POSSIBLE SYNGENETIC SEA-FLOOR EXHALATIVE REE ORES OF BAYAN OBO WEST ORE BODY, INNER MONGOLIA, CHINA

Mineralogical and textural evidence from the Bayan Obo West Ore Bodies suggest these peripheral deposits may have formed in a syngenetic sea-floor exhalative environment. Unlike the Bayan Obo Main and East Ore bodies that are silicate-rich, West Ore bodies are carbonate-rich with subordinate Fe-oxides >> sulfides. We discerned four types of ore: dolomite, siderite, magnetite-sulfide, and goethitic.

Dolomite-hosted ore contains disseminated monazite with fluorite, and accessory magnetite, barite, phlogopite, sphalerite, pyrochlore, and trace galena, huanghoite, and parisite.

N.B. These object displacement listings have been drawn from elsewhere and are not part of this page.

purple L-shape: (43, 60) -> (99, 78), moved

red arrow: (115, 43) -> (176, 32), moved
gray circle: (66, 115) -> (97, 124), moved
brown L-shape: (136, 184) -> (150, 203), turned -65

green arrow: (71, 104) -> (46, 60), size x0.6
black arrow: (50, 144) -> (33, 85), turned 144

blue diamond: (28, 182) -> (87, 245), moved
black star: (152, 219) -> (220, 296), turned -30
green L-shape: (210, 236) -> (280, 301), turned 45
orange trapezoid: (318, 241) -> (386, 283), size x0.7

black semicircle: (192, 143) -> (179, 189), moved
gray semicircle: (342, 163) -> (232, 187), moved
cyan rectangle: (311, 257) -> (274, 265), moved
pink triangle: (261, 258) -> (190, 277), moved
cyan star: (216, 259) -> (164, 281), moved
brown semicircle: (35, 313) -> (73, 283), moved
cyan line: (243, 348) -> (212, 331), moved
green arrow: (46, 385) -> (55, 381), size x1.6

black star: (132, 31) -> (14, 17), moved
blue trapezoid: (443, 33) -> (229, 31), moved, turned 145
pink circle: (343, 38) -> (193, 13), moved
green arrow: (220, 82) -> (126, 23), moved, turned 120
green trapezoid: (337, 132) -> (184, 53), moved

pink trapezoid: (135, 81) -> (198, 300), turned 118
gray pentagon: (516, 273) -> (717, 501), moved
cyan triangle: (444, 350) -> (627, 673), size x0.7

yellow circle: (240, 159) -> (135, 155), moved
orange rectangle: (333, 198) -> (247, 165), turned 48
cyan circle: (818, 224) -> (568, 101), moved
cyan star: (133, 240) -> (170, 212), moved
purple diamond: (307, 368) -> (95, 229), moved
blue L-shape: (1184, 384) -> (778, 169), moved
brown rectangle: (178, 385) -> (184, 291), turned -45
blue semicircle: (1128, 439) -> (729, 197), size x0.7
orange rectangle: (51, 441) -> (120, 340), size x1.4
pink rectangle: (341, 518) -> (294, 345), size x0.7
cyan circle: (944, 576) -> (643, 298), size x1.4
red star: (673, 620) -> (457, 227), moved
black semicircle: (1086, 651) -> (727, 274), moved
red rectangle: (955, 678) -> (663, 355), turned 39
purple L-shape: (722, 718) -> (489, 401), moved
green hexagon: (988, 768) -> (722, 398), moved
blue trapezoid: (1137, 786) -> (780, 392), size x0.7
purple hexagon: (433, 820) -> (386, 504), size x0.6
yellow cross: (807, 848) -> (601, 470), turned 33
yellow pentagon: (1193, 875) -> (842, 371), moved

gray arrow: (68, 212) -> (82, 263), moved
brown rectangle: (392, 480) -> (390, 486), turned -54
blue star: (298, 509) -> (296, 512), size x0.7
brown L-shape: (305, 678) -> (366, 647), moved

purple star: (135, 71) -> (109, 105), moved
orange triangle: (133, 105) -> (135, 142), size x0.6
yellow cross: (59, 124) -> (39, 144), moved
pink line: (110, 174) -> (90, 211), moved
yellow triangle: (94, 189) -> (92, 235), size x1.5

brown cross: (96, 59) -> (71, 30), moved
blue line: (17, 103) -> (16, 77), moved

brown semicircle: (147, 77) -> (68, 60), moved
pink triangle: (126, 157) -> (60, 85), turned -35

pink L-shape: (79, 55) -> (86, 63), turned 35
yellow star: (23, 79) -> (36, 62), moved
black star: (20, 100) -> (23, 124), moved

Early Mn-rich-dolomite grains (Dol₆₄Ank₀₅Kut₃₁) are rimmed by later-stage lower-Mn dolomite (Dol₇₈Ank₀₆Kut₁₅).

Siderite ore contains disseminations of richterite and F-phlogopite. Monazite, bastnaesite, synchysite, and parasite contribute REE to ore in late-stage dolomite veins with barite and magnetite. Most siderite is Mn-rich (Sid₇₁Mag₂₁Rho₈). A distinct stage of Fe-Mn-rich magnesite (Sid₃₈Mag₄₃Rho₁₉) overgrows siderite. Fe-Mn-rich dolomite (Dol₅₇Ank₂₅Kut₁₇) cuts siderite and decreases in Fe and Mn over time to Dol₈₅Ank₁₃Kut₀₃. Early siderite may have formed in a reduced synsedimentary or diagenetic environment. Later-stage hydrothermal fluids created Mg-Mn-rich siderite reaction rims on clasts and introduced REE minerals. The decrease in Fe and Mn contents in late-stage carbonates may either be due to the increasingly oxidized nature of fluids or decreasing salinity over time.

Magnetite ore consists of 70% magnetite with interstitial phlogopite, Fe-rhodochrosite, Mg-Mn-siderite, and traces of later-stage richterite, barite, and late pyrite. Monazite and bastnaesite occur within magnetite grains, but not in infilling carbonate.

Goethitic weathered ore consists of magnetite, rhodochrosite, phlogopite, calcite, fluorite, dolomite, and traces of parisite, monazite, and apatite, depending on the type of ore that was oxidized.

These ores may represent different facies of a sea-floor hot spring deposit in an active carbonate depositional environment and related to a carbonatite magma at depth. Siderite deposited by direct deposition as carbonate sediment or by diagenetic interaction of early hydrothermal fluids with unlithified carbonate sediment, then REE deposited from post-siderite fluids.